If we observe the flour under an optical microscope, the difference among the starch granules of the different types of flour becomes evident. We can see that wheat flour (Fig. 3) is composed of simple granules, lenticular in shape and with a central point-like, linear, or Y-shaped hilium, and a large number of small, ellipsoidal granules.

Fig. 3 – Wheat flour under an optical microscope and under a polarizing optical microscope

Potato flour (Fig. 4) is composed of oval granules or irregular yet still rounded, of variable dimensions, which can be even substantial. The hilum is point-like and eccentric. The granules have marked concentric streaks that are not – or hardly – noticeable in other varieties of flour.

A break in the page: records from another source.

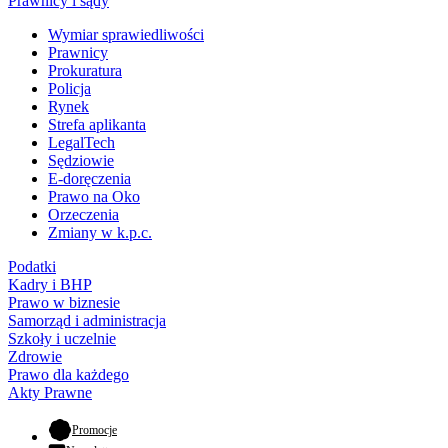
Prawnicy i sądy
Wymiar sprawiedliwości
Prawnicy
Prokuratura
Policja
Rynek
Strefa aplikanta
LegalTech
Sędziowie
E-doręczenia
Prawo na Oko
Orzeczenia
Zmiany w k.p.c.
Podatki
Kadry i BHP
Prawo w biznesie
Samorząd i administracja
Szkoły i uczelnie
Zdrowie
Prawo dla każdego
Akty Prawne
- otwiera się w nowej karcie
Promocje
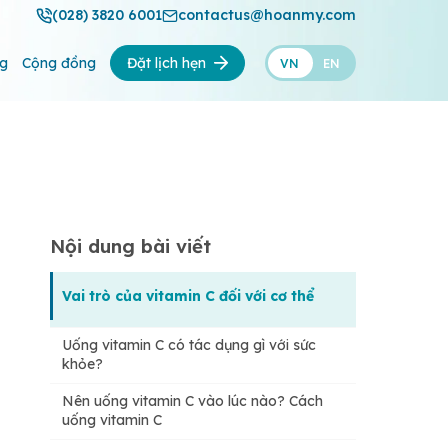
(028) 3820 6001
contactus@hoanmy.com
ng
Cộng đồng
Đặt lịch hẹn
VN
EN
Nội dung bài viết
Vai trò của vitamin C đối với cơ thể
Uống vitamin C có tác dụng gì với sức
khỏe?
Nên uống vitamin C vào lúc nào? Cách
uống vitamin C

Fig. 4 – Potato flour (starch) under an optical microscope, under a polarizing optical microscope.

Small angular grains form rice flour (Fig. 5) with a central hilum united in very compact compound granules.

Fig. 5 – Rice flour under an optical microscope and polarizing optical microscope.

If not altered while cooking and damaged during the grinding, all flour granules have a particular feature when observed in polarized light (Fig. 3, 4, 5). The whole granule appears luminous and crossed by two dark lines that meet at the level of the hilum to form a more or less regular cross.

Under the scanning electron microscope, the starch granules (Fig. 6) appear smooth and with rounded profiles.

Fig. 6 – Potato flour under a scanning electron microscope.

Men have produced flour since the Paleolithic, using spontaneous plants found in the environment.

The oldest flour we know dates back more than 30,000 years.